Consensus Among Leftist 'Young Guard': No to Intermarriage

Consensus Among Leftist 'Young Guard': No to Intermarriage

They were once the up-and-coming leaders of Israel's Labor Party. An articulate, photogenic cadre of young politicians who saw themselves as the best and the brightest, the natural successors to Yitzchak Rabin, Shimon Peres and the rest of the party's "old guard."

Haaretz brought together the eight, now in their 60s and beyond, for a joint interview on what went wrong with their grand plans and who can revive the political left.
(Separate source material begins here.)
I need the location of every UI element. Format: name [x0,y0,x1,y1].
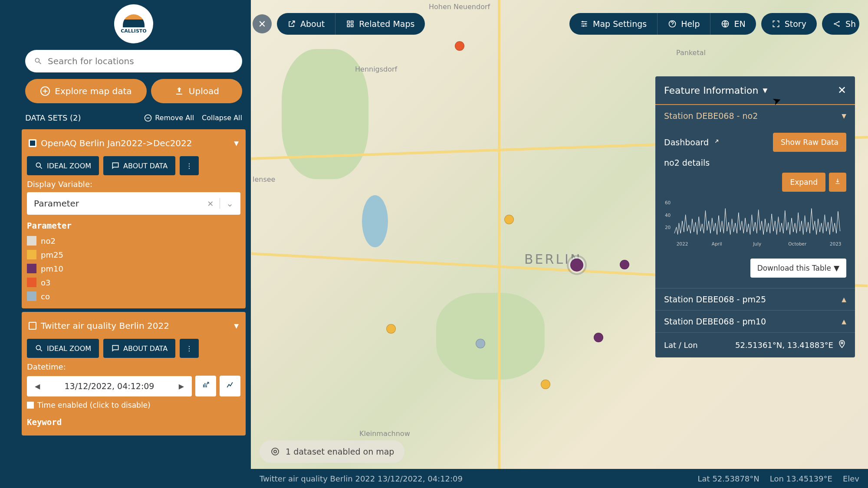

The result is a fascinating cover story in the newspaper's Friday magazine that produces what some might consider surprising findings.

For instance, the eight – Chaim Ramon, Avraham Burg, Amir Peretz, Yael Dayan, Yossi Beilin, Nawaf Massalcha, Chaggai Merom and Nissim Zvili - were asked for their views on intermarriage.

With the exception of one, Burg, these secular, leftist proponents of Jewish-Arab coexistence were strongly opposed to Jews marrying non-Jews.

Massalcha said that based on his experience in his Arab village, Kafr Kara, such marriages never work out. "In recent years, we've seen students from Kafr Kara who studied abroad getting married with European women and it almost always ends in failure," he said.

Yossi Beilin, the dominant figure among the eight who is known for his ultra-liberal views, had a surprising answer: "If you ask me, who I am closer to, more similar to, Yaakov Litzman [the chareidi Knesset member] or [PA negotiator] Saeb Erekat, I feel close to both of them. But if you ask me with the grandson of whom would I prefer that one of my grandchildren marry? With those of Litzman."

Merom also spoke forcefully on the issue, and utterly rejected Burg's support for intermarriage. "I want my children and grandchildren to marry Jews, " he said emphatically. "Avrum, who is a dear friend, has gone off the deep end with his theories. Apparently, his next choice will simply be to get up and leave the county."

Yad L'Achim said the heart-warming article reveals that there is wall-to-wall consensus in favor of Jews marrying Jews. In light of this, the issue of preventing assimilation and intermarriage must be a value that tops the educational agenda in the country's school system.